In this respect, it should be said that the Founding Fathers actually acted in accordance with the interests, views and beliefs of Americans. Obviously, they did not emphasize the fact that they are supporting some religion and they actually did not do it since it would offense the supporters of the total separation of church and state and total elimination of religion from political life of the country. On the other hand, they could never openly demonstrate that they are atheist since it would hurt the religious feelings of adepts of different churches since such a policy of the Founding Fathers would be viewed as an open support of atheism that was totally unacceptable to the substantial part of American population. This is why the Founding Fathers had to use all their diplomatic skills to meet the interests and expectations of all Americans avoiding any sort of extremism in their sayings and actions.

However, it is necessary to underline that the author refers to facts of the different official policy on the state level. To put it more precisely, he argues that some states such as Virginia and Pennsylvania actually supported churches on the state level that actually did not meet the national policy of the federal Government and the Founding Fathers.
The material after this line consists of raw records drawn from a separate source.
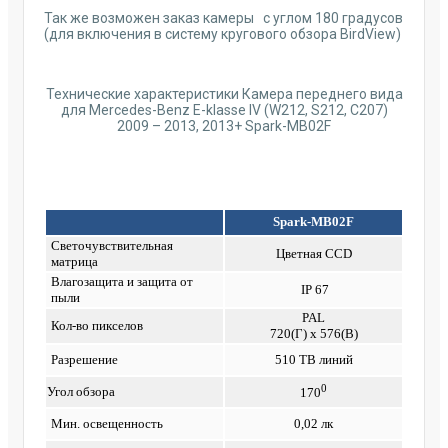
Так же возможен заказ камеры с углом 180 градусов
(для включения в систему кругового обзора BirdView)
Технические характеристики Камера переднего вида
для Mercedes-Benz E-klasse IV (W212, S212, C207)
2009 – 2013, 2013+ Spark-MB02F
Spark-MB02F
Светочувствительная
Цветная CCD
матрица
Влагозащита и защита от
IP 67
пыли
PAL
Кол-во пикселов
720(Г) x 576(В)
Разрешение
510 ТВ линий
0
Угол обзора
170
Мин. освещенность
0,02 лк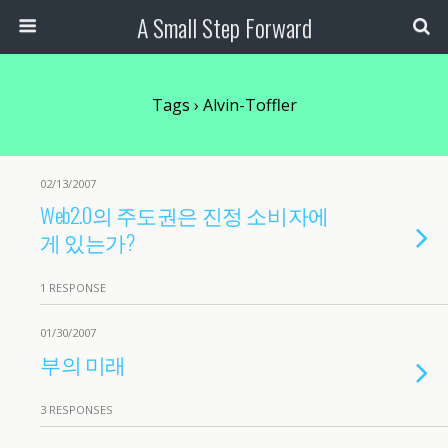
A Small Step Forward
Tags › Alvin-Toffler
02/13/2007
Web2.0의 주도권은 진정 소비자에
게 있는가?
1 RESPONSE
01/30/2007
부의 미래
3 RESPONSES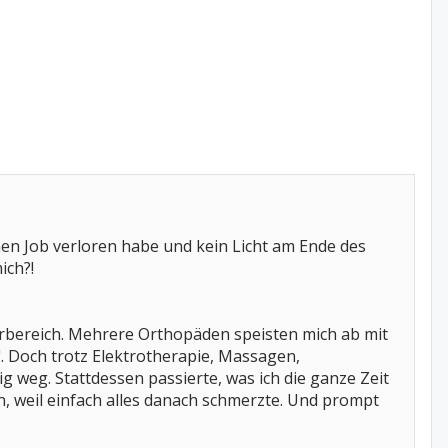
nen Job verloren habe und kein Licht am Ende des
ich?!
erbereich. Mehrere Orthopäden speisten mich ab mit
n". Doch trotz Elektrotherapie, Massagen,
 weg. Stattdessen passierte, was ich die ganze Zeit
en, weil einfach alles danach schmerzte. Und prompt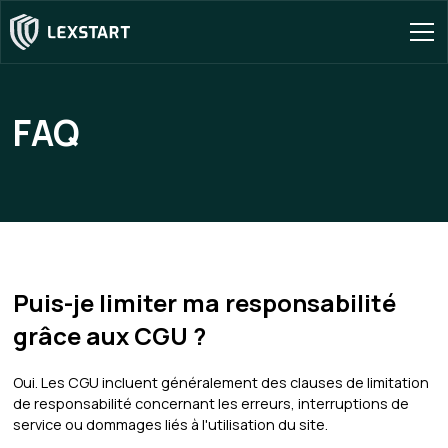
FAQ
Puis-je limiter ma responsabilité
grâce aux CGU ?
Oui. Les CGU incluent généralement des clauses de limitation
de responsabilité concernant les erreurs, interruptions de
service ou dommages liés à l'utilisation du site.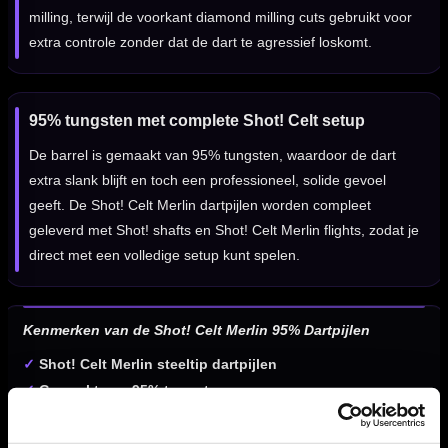
milling, terwijl de voorkant diamond milling cuts gebruikt voor
extra controle zonder dat de dart te agressief loskomt.
95% tungsten met complete Shot! Celt setup
De barrel is gemaakt van 95% tungsten, waardoor de dart
extra slank blijft en toch een professioneel, solide gevoel
geeft. De Shot! Celt Merlin dartpijlen worden compleet
geleverd met Shot! shafts en Shot! Celt Merlin flights, zodat je
direct met een volledige setup kunt spelen.
Kenmerken van de Shot! Celt Merlin 95% Dartpijlen
✓
Shot! Celt Merlin steeltip dartpijlen
✓
Gemaakt van 95% tungsten
✓
Zilveren afwerking met blauwe en groene accenten
✓
Centre weighted balans voor een stabiele worp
Naturally, it is hardly possible to argue with the author that such a policy on the sate level could not fail to affect the national policy at large. In such a situation, he views the 1st Amendment as an attempt to prevent such negative impact of state policies on the national policy since, according to this Amendment, the separation of church and state was declared on the Constitutional level.
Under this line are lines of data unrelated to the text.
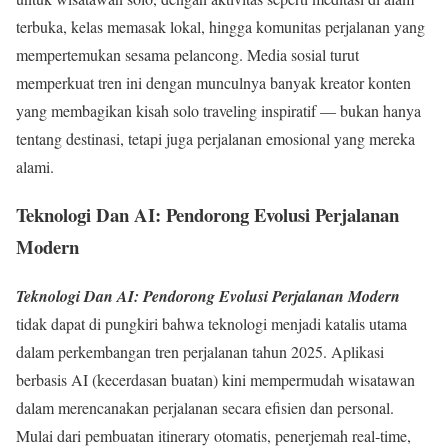
terbuka, kelas memasak lokal, hingga komunitas perjalanan yang
mempertemukan sesama pelancong. Media sosial turut
memperkuat tren ini dengan munculnya banyak kreator konten
yang membagikan kisah solo traveling inspiratif — bukan hanya
tentang destinasi, tetapi juga perjalanan emosional yang mereka
alami.
Teknologi Dan AI: Pendorong Evolusi Perjalanan
Modern
Teknologi Dan AI: Pendorong Evolusi Perjalanan Modern
tidak dapat di pungkiri bahwa teknologi menjadi katalis utama
dalam perkembangan tren perjalanan tahun 2025. Aplikasi
berbasis AI (kecerdasan buatan) kini mempermudah wisatawan
dalam merencanakan perjalanan secara efisien dan personal.
Mulai dari pembuatan itinerary otomatis, penerjemah real-time,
In this respect, it should be said that it is really possible to view the 1st Amendment in such a context, but, still it is necessary to remember that the question of religion was extremely important to Americans. This is why it would be quite logical to emphasize the separation of church and state on the highest legislative level, i.e. in the US Constitution that naturally defined the policy on the national and state level.

Finally, the author emphasizes that religious tolerance is really important in American society which is viewed as a really democratic society. Eventually, he concludes that “a true Christian ought to be more in making the life of the world more gentle for others than he could be in asserting the dominance of his own faith” (243). In actuality, this was exactly what, according to the author, the Founding Fathers, even though some of them were atheist, attempted to do as they focused their efforts on the development of religious tolerance and putting all religions in equal position in the US. At the same time, it is possible to conclude that the author probably exaggerates the role of the Founding Fathers and their wisdom. In fact, they really made a significant contribution in the development of democracy and religious tolerance but their actions were, to a significant extent determined by the necessity to find a compromise that would satisfy all opposing parties in the US and this is exactly what an attentive reader can learn from the book.